Tuesday, January 24, 2006

"Cox plans $10M expansion"

Cox has decided to consolidate its Acadiana services into a new 10 million dollar building on Eraste Landry according to a story in this morning's Advertiser.

That's a good sign for Lafayette and gives concrete assurance that Cox intends to stay and compete. As a consolidation it does not, unfortunately, mean new jobs (and may mean the loss of a few--a usual "benefit" of a consolidation move) but putting capital into a new building is a positive sign of Cox's commitment.

Sharp readers will note that the Advertiser's reporter Claire Taylor had to go to Sharon Kleinpeter for quotes on the news--Sharon works out of Baton Rouge and we heard from her very occasionally during the referendum. But until the first of the year we had our own PR contact here in Lafayette.
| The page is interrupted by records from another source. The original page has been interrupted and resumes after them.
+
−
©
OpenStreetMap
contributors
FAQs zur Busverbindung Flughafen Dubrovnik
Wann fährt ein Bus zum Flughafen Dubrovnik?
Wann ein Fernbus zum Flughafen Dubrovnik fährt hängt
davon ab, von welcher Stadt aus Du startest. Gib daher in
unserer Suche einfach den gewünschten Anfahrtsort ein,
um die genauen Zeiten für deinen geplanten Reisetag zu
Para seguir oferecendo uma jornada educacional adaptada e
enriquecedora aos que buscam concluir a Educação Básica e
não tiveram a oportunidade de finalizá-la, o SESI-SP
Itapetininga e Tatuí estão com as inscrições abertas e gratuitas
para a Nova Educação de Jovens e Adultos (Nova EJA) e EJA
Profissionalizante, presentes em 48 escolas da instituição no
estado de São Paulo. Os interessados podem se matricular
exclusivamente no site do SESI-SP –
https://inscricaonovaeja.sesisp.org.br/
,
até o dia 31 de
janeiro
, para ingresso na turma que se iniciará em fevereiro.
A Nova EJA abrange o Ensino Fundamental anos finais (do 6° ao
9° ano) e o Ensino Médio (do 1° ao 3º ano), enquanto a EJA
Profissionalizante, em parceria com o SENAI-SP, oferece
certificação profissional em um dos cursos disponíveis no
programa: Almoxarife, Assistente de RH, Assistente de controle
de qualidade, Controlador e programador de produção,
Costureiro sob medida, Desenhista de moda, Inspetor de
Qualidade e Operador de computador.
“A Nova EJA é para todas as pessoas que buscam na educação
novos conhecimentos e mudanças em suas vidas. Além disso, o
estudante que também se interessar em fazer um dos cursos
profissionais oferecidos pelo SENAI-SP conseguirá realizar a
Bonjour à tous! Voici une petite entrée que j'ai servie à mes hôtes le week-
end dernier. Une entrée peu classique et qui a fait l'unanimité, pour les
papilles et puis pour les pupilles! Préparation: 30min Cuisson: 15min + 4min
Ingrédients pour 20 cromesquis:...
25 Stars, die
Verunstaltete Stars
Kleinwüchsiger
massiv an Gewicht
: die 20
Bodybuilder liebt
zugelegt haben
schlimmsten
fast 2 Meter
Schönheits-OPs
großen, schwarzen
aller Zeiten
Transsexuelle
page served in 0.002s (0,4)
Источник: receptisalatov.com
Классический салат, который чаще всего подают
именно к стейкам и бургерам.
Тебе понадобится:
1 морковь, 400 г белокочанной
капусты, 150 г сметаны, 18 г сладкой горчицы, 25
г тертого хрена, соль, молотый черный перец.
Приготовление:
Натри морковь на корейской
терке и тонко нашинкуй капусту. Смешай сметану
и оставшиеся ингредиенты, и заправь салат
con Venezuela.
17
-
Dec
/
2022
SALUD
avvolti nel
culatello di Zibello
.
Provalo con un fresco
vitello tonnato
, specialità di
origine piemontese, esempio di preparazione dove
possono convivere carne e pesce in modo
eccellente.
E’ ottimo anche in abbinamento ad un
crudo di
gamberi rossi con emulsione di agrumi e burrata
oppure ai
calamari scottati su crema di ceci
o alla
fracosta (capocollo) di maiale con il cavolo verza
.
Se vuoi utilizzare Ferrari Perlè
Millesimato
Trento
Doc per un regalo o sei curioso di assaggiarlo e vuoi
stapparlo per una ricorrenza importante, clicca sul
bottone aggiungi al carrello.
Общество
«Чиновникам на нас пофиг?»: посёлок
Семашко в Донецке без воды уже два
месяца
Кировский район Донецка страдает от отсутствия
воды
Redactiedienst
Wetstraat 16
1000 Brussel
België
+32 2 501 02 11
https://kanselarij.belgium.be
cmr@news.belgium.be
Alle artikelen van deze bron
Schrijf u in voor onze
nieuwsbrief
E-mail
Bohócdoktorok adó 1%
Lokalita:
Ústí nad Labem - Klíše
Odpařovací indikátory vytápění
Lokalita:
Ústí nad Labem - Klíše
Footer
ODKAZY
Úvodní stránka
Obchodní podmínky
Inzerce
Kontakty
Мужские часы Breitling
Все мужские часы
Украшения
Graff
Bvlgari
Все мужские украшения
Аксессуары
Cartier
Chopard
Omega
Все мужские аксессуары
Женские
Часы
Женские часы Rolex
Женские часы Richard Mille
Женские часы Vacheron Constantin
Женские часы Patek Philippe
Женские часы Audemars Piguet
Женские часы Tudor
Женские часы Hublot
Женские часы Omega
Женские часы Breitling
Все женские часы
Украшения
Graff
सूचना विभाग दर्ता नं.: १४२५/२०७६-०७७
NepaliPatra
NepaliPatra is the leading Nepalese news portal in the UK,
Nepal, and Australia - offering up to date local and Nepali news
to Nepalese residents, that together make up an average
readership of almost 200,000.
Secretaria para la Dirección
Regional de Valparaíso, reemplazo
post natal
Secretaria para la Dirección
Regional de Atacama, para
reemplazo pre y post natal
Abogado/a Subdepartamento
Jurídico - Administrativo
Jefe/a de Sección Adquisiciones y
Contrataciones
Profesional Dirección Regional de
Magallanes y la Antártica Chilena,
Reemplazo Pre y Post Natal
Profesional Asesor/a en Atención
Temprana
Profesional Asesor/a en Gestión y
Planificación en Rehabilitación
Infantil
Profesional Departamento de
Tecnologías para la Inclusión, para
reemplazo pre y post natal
That change is the consequence of Cox absorbing Lafayette into it's Baton Rouge unit. Cox shed a large chunk of its subscriber base, mostly in rural areas, to pay for taking itself private and to upgrade some of the remaining systems. The largest unit put on the block was the former Middle America Division which included Lafayette. Cox decided to keep Lafayette (much to my sorrow) and attached it to the Baton Rouge unit which had been in another division. The story is unclear on how much of the former local administrative staff remains.

The change makes the combined Baton Rouge-Lafayette market a large one: 300,000 subscribers in total stretching from the Florida parishes across the basin to the six parish re Acadiana region for which Lafayette is a hub. An article in the Advocate last Tuesday said that made it Cox's seventh-largest market. Being a smaller part of a larger unit as opposed to the biggest part of a smaller unit is probably a wash for Lafayette. But it introduces special new difficulties for Cox vis-a-vis responding to Lafayette's fiber initiative. It was embarrassing to raise Baton Rouge's rates while leaving Lafayette's unchanged. That will only get much worse as the competitive atmosphere in Lafayette intensifies and Cox is forced to contemplate both actually lowering rates to meet LUS' prices and upgrading its service to meet the challenge of higher broadband speeds. Sharon Kleinpeter might well find it awkward to announce rate hikes in Baton Rouge while announcing rate reductions in Lafayette. Presumably they'll arrange to have those press conferences and "media availability opportunities" on different days.